Он не удержался, притянул ее к себе и обнял. Она не сопротивлялась и, уткнувшись в его широкую грудь, тихо заплакала.

— Все будет хорошо, Сань, — нежно шептал он и неуклюже гладил ее по голове своей грубой ладонью. — Ты, это, не реви только. Всех урою, блин! Никому не дам тебя в обиду, четное слово. Хочешь, поеду в твой детдом и всем там репу начищу? Я ведь это, ты не думай… Я ведь тебя того самого, по-настоящему. Жениться даже готов.

— Ты очень хороший, Леш, — печально вздохнула Сашенька, вытерла слезы кулаком и отстранилась от Свистуна. — Я тебе благодарна за все, но замуж я не собираюсь. Я вообще, Леш, замуж не выйду никогда. Куда мне, с таким безобразным шрамом на животе? Я все понимаю, Леш, ты ведь из жалости сейчас мне замуж предлагаешь, а завтра… Ой, Леш, чуть не забыла. У меня для тебя подарочек небольшой есть, — радостно сказала Сашенька, залезла в карман полушубка, и в ее руке блеснули мужские часы с кожаным браслетом.

— Ты что, уперла у француза часы? — с ужасом глядя на Сашу, прошептал Свистун.

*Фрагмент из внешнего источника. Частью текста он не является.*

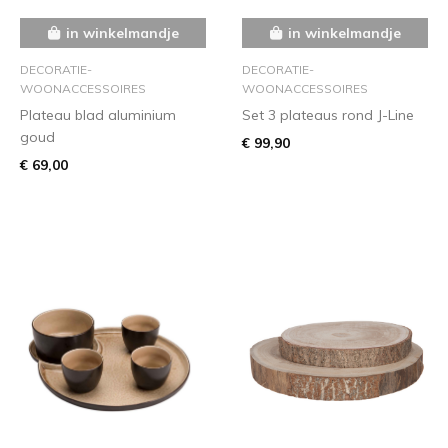
in winkelmandje
in winkelmandje
DECORATIE-
DECORATIE-
WOONACCESSOIRES
WOONACCESSOIRES
Plateau blad aluminium
Set 3 plateaus rond J-Line
goud
€ 99,90
€ 69,00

— Ага, не удержалась, когда он мне платок свой протягивал, — с гордостью сообщила Сашенька. — Симпатичные, правда? Позолоченные, с красными камушками, ремешок из натуральной кожи — сразу видно, что это не какой-нибудь там Китай. Думаю, долларов двести стоят, не меньше. Правда, у них с обратной стороны на французском дарственная надпись, но ее можно…

— Дура! — завопил Лешка. — Ты хоть понимаешь, что натворила? А если бы он тебя засек?!

— Ну чего ты, Леш? А кто вчера в машину к нему лазил? Ведь не засек же, — залепетала Сашенька.

— Не засек же, — передразнил Лешка. — Башку бы тебе открутить за это! Да, к сожалению, нельзя открутить то, чего и в помине нет. Ладно, пошли домой. Поздно уже.

— Лешенька, раз уж я их все равно уперла — может, примеришь? — заискивающе спросила Сашенька и предано заглянула ему в глаза.

— Дома, — хмуро отозвался Свистун и встал.